In the beginning there was my father, my mother and four rowdy siblings, and I almost had the distinction of being the youngest until two more brothers popped up, three and ten years later, respectively. Unfortunately, our Catholic family carried a special kind of shame; my father had been married before he met Mom, so no Holy Communion for them in the Catholic church.

Our family religiously attended Mass every Sunday; and until seventh grade, I attended parochial school, which often meant daily Mass. Back then, service was in Latin. Of course, I didn’t understand a word that was being said; nevertheless, I developed a close relationship with God. In fact, when I was in middle-school, I once told a friend that I spoke with God. Her biting response was, "Well, it’s a one-way conversation!”

By the time I was in my late teens, my religious attendance was more hit-or-miss than faithful. One Sunday morning, I was super late for service and the church was teeming with people crowding the back of the church. Rather than go home, I opted to go to the empty sanctuary in the basement. During the celebration of Mass, I had rarely experienced a sense of intimacy with the Lord, even if by then Catholics were celebrating in English. But on that day, I felt God’s love and light. I'd poured my heart to Jesus and asked for His guidance and forgiveness. I also asked Him to please always be with me.
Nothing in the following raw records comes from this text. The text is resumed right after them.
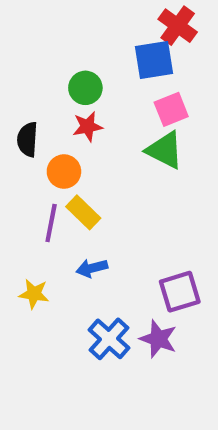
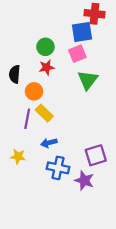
red cross: (178, 26) -> (95, 14), turned -30
pink square: (171, 109) -> (77, 54), moved
green triangle: (165, 150) -> (88, 80), turned 40
blue cross: (109, 339) -> (58, 168), moved, turned -30

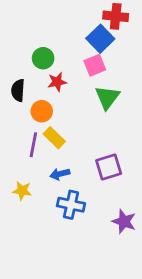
blue square: (82, 32) -> (100, 39), turned -35
green circle: (45, 47) -> (43, 58), moved
purple square: (96, 155) -> (109, 167), moved
purple star: (84, 180) -> (124, 221), moved

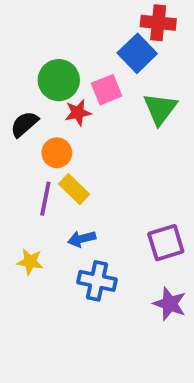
green circle: (43, 58) -> (59, 80), size x1.4
pink square: (95, 65) -> (107, 90), moved
black semicircle: (18, 90) -> (24, 124), turned 45
green triangle: (107, 97) -> (160, 109), moved
purple square: (109, 167) -> (166, 243), moved

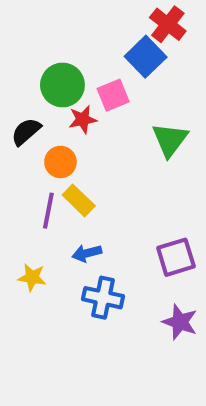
red cross: (158, 23) -> (168, 24), turned 32
green triangle: (160, 109) -> (170, 140), moved

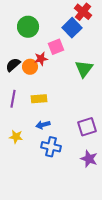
green circle: (62, 85) -> (28, 27), moved
orange circle: (60, 162) -> (30, 67), moved
yellow rectangle: (79, 200) -> (39, 99), turned -49
purple line: (48, 211) -> (13, 99), moved

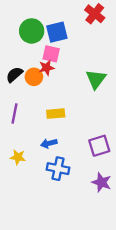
blue square: (72, 28) -> (57, 32), moved, turned 30
pink square: (56, 47) -> (51, 54), moved, turned 35
yellow rectangle: (39, 99) -> (56, 114), moved

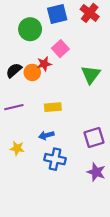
blue square: (57, 32) -> (57, 14), moved
pink square: (51, 54) -> (60, 49), moved, turned 35
purple line: (14, 114) -> (14, 107), turned 66

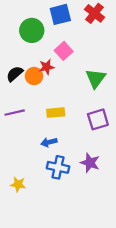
purple square: (94, 137) -> (98, 119), moved
yellow star: (17, 148) -> (18, 184), moved
purple star: (96, 172) -> (90, 163), moved

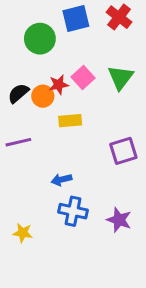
pink square: (64, 51) -> (83, 77), moved
green triangle: (96, 78) -> (120, 77), moved
yellow rectangle: (56, 113) -> (70, 121), moved
purple star: (90, 163) -> (119, 220), moved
With hindsight, I have no doubt that His grace on that day paved the way for my deliverance twenty years later. That Sunday was to be the last time I mindfully attended a worship service until two decades later when the lemmings of sin brought me back to my knees and Him. By then, I had married a tormented soul who was wonderful when sober but wretched when drinking. And in 1991, I needed divine help!
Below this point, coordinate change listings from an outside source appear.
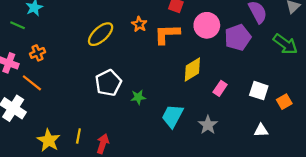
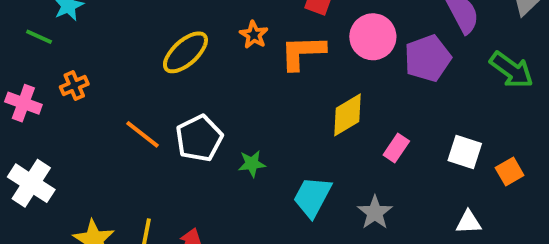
orange line: (32, 83) -> (143, 134), moved

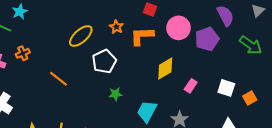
white pentagon: (199, 138) -> (104, 61), moved

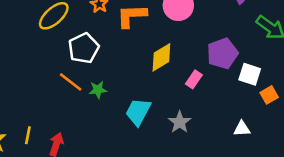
purple pentagon: (207, 39) -> (222, 53), moved
orange line: (58, 79) -> (71, 82), moved
white square: (226, 88) -> (250, 74), moved

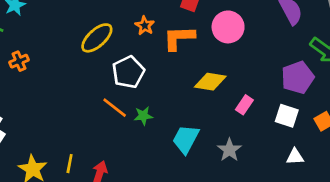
purple pentagon: (222, 53) -> (298, 78), moved
yellow diamond: (161, 57) -> (210, 82), turned 40
white square: (250, 74) -> (287, 116), moved

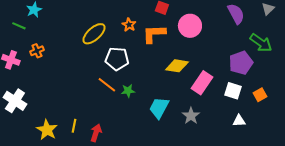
white pentagon: (128, 72) -> (117, 59), turned 30
pink rectangle: (244, 105) -> (202, 83), size x1.6

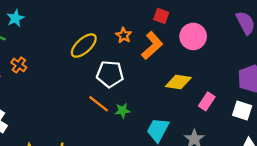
orange L-shape: (154, 34) -> (152, 46), turned 140
orange cross: (37, 51) -> (19, 65), turned -32
pink rectangle: (202, 83) -> (207, 101), size x0.7

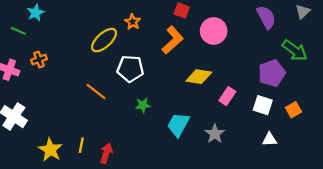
orange star: (124, 35) -> (133, 22), moved
orange cross: (19, 65) -> (39, 59), turned 35
orange line: (99, 104) -> (96, 91), moved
Someone once said that coincidence is simply God choosing to remain anonymous. In my case, my ex-husband’s disease was God’s call for me to repent and return to Him. I can now view my life and discern the holy synchronicities that nudged my spirit this way or that way; and it is this perspective that gives me peace. Yes, I still have moments of darkness filled with fear and doubt, but then the Holy Spirit unmistakably raps me on the shoulder and lets me know that Jesus is real; and they are occasions of sheer bliss and delight that I choose to recall during my flashes of mistrust. The Bible tells us in Luke 23:46 that Jesus with his last breaths "cried out with a loud voice, 'Father into thy hands, I commit my spirit.'” For me, these are the words that lead to salvation on earth.